Characteristics of a highly skilled labor market
As with the labor resources of ordinary workers, the accumulation of knowledge and techniques takes time. However, the labor resources of skilled workers have their own unique characteristics.
- 1 Scarcity. Knowledge and technique are not innate. On the contrary, these traits are acquired through continuous study. The process is not easy, and becoming a highly skilled employee requires certain characteristics, education investment, and a long period of learning. The development of such resources also requires the willingness of the individual, persistence, and perseverance. Not everyone can develop such characteristics. Meanwhile, time is limited, and capital stock does not have long-term cumulative properties. Therefore, those who can master substantial knowledge and skills account for only a small proportion of the total population, which implies that highly skilled individuals are scarce market resources.
- 2 Individual ownership. Individuals are the natural carriers of knowledge and skills. Knowledge and skills cannot play their roles without carriers; therefore, the ownership of knowledge and skills belongs only to workers.
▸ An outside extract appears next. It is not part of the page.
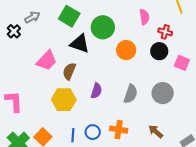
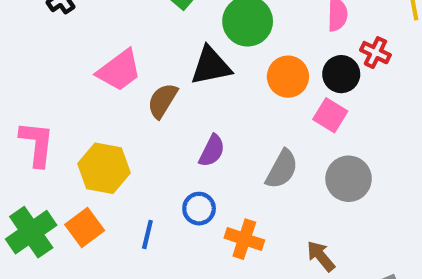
black triangle: (80, 44) -> (211, 66), moved, turned -40
black circle: (159, 51) -> (341, 74), moved
pink square: (182, 63) -> (330, 115), moved
yellow hexagon: (64, 100) -> (104, 168), moved
blue circle: (93, 132) -> (199, 209), moved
Although highly skilled workers acquire knowledge and skills through study, there is a difference in the knowledge and skills that each person accumulates. The knowledge accumulated in the development process is extensive, and it is not possible for anyone to obtain all knowledge and skills. Each individual behavioral agent can only master knowledge in one area due to limited time and energy. Therefore, specialization in a specific area is the best description of highly skilled labor. Each skilled individual can only display technical expertise in a particular industry or field. Moreover, resource heterogeneity implies that it is not possible to compare different behavioral agents or for them to replace each other. Therefore, even if there are many highly skilled individuals in the market, there will not be enough competition, and a monopoly will be the inevitable consequence due to differences in resources.
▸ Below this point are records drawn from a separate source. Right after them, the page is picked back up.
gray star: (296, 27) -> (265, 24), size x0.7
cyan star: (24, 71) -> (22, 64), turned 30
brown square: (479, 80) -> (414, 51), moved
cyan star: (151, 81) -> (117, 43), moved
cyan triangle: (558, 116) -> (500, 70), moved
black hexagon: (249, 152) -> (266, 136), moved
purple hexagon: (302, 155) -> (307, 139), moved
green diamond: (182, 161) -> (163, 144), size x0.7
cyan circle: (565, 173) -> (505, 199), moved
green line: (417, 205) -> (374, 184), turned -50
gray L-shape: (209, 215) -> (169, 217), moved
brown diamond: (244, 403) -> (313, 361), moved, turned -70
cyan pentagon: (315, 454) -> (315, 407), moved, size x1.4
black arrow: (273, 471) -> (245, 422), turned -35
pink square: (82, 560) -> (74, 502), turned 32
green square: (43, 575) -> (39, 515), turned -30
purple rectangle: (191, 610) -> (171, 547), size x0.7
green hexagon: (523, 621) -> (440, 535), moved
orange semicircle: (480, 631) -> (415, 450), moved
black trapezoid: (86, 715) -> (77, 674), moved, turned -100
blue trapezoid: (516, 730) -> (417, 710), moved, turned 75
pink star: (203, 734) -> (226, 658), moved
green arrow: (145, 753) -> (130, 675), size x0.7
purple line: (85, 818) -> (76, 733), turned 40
- 3 Implicitness. Skilled labor differs from physical resources because it is intangible. In the market, only the effects of resource owners’ behavior can be observed, but the quantity of and difference among the owners cannot be judged by observation. The implicitness of skilled labor resource creates blind spots when the demand side evaluates the resource. If they cannot prove the quality and quantity of the resources to hand, owners are unlikely to be acknowledged by their employers. Although educational level is often used as justification of a person’s capability, this method is subjective. Therefore, individuals who recently attained degrees cannot receive higher wages nor share the surplus of a firm. Only through experience can the ability to efficiently create value be proved.
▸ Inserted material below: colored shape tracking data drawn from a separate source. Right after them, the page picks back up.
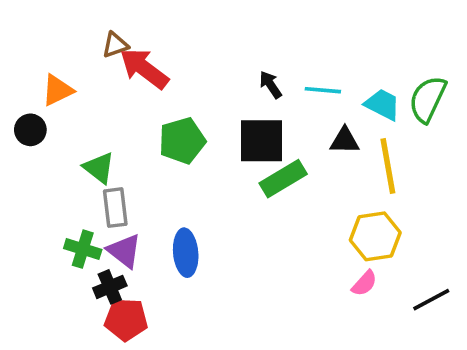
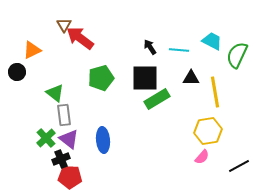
brown triangle: (115, 45) -> (64, 25), turned -42
cyan trapezoid: (382, 105) -> (212, 41), moved
green cross: (83, 249) -> (46, 138), turned 30

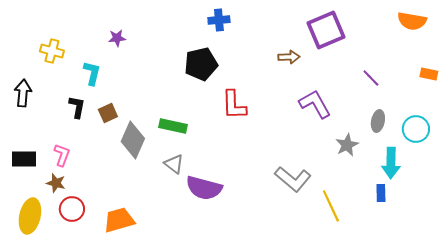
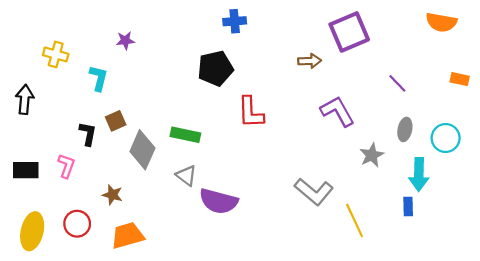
black L-shape: (77, 107) -> (88, 134), moved
brown star: (56, 183) -> (112, 195), moved

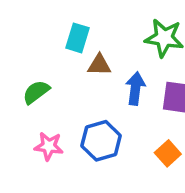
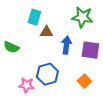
green semicircle: (36, 92) -> (11, 47), turned -119
pink star: (49, 146) -> (26, 85), moved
- 4 Cumulative in nature. The production and consumption of physical resources are two separate processes and both cause resources to decrease over time. However, the resource of highly skilled labor does not follow this pattern since the production and consumption of such resources are combined. Over time, the quantity of the resource is increasing as experience accumulates. For this reason, labor resources are continuously growing in the production process along with the corresponding power.
- 5 Difficult to measure. Skills and techniques cannot be separated from the production process. However, due to the characteristics of highly skilled labor, it is difficult to calculate to what extent labor affects production. The measurement of the contribution of highly skilled labor to production has always been a challenge for economic studies, and employers and workers cannot reach agreement on the contributions. Consequently, there is room for negotiation on the interest distribution between the two parties.